Data for this exercise:
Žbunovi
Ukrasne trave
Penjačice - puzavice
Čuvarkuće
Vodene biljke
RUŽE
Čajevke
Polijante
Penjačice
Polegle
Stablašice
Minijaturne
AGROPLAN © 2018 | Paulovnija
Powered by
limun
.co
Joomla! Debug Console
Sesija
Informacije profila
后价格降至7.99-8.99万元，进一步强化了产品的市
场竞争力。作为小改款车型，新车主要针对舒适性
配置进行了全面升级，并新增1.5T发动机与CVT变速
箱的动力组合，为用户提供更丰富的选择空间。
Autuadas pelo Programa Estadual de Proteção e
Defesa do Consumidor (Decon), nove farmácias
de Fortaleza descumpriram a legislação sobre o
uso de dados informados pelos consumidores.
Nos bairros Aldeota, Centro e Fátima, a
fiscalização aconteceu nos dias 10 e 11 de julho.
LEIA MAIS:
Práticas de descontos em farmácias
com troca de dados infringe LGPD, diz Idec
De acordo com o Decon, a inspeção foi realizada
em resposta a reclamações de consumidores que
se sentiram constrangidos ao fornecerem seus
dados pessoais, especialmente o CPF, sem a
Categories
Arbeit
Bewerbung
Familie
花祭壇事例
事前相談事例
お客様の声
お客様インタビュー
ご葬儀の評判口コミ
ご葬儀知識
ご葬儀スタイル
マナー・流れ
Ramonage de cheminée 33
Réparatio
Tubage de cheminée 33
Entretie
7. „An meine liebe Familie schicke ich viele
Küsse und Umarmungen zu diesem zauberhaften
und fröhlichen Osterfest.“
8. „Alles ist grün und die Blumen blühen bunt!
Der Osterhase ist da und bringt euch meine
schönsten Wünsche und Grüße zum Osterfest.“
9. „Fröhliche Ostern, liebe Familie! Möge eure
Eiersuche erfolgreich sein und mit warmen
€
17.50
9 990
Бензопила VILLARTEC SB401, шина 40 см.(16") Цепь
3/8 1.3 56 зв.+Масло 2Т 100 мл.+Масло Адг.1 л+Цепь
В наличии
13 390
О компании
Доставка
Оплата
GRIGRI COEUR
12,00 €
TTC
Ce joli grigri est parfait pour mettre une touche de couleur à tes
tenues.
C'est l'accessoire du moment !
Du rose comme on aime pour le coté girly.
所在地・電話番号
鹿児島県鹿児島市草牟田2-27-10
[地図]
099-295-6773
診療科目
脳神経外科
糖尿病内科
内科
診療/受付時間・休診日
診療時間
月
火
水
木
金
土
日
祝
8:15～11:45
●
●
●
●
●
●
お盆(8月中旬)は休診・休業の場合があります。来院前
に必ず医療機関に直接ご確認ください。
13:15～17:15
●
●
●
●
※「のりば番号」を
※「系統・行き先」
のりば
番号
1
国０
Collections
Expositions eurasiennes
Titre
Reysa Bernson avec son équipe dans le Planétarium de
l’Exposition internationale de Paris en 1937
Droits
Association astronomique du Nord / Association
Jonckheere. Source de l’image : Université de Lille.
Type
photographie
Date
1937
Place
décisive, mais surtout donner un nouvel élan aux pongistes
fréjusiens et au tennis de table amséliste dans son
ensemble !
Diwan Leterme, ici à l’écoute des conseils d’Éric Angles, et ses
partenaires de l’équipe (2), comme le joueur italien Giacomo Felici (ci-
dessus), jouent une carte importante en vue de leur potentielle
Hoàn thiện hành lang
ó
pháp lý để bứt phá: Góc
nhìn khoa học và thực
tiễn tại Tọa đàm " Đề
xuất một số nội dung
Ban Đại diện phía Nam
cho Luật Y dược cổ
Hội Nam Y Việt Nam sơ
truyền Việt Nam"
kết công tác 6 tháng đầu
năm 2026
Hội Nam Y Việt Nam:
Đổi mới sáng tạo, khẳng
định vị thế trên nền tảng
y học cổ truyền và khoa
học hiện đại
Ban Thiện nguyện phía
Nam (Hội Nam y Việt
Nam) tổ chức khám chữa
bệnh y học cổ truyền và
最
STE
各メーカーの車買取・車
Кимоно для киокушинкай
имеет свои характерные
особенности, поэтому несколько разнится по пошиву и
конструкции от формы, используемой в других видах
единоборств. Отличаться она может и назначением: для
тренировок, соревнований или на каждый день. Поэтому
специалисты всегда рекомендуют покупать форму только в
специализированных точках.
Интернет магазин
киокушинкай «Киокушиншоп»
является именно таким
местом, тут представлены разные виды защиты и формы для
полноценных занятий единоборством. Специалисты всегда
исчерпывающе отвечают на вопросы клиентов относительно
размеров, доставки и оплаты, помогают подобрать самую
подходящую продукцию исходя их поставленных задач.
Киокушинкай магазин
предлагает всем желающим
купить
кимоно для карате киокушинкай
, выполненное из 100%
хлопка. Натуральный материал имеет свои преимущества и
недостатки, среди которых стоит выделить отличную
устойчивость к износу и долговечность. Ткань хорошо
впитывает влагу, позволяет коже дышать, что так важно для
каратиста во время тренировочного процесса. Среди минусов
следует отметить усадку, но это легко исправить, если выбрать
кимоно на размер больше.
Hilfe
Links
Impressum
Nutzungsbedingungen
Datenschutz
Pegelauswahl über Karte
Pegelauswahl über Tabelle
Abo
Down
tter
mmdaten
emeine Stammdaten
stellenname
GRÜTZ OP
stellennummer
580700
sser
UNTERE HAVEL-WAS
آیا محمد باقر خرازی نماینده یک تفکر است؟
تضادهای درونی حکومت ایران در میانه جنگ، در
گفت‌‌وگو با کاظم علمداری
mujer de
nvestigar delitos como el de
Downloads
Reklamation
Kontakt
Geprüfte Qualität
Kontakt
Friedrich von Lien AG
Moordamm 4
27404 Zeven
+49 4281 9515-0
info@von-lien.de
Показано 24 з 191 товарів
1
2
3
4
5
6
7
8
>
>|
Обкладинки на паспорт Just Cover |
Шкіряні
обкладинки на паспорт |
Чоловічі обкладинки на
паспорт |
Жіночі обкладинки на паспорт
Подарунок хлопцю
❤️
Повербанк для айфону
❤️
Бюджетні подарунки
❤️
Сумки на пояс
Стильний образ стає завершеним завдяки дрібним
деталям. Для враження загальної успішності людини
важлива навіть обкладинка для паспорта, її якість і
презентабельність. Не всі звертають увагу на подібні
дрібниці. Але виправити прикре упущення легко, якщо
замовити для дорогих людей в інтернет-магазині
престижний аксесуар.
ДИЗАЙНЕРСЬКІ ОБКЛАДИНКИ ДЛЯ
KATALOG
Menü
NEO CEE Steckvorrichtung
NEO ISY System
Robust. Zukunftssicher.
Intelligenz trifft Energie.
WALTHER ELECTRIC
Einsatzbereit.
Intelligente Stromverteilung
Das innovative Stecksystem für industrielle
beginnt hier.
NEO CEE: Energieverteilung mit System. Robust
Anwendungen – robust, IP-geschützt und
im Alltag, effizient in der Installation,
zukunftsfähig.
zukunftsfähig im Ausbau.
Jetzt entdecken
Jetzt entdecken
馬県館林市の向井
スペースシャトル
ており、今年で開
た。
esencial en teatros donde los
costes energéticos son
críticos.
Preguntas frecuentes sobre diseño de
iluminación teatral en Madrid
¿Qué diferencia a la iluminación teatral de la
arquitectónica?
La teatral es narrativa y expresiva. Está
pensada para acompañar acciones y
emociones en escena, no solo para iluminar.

What you will do: Now copy each line of the entries that mentions "liebe".

Response to the exercise:
7. „An meine liebe Familie schicke ich viele
9. „Fröhliche Ostern, liebe Familie! Möge eure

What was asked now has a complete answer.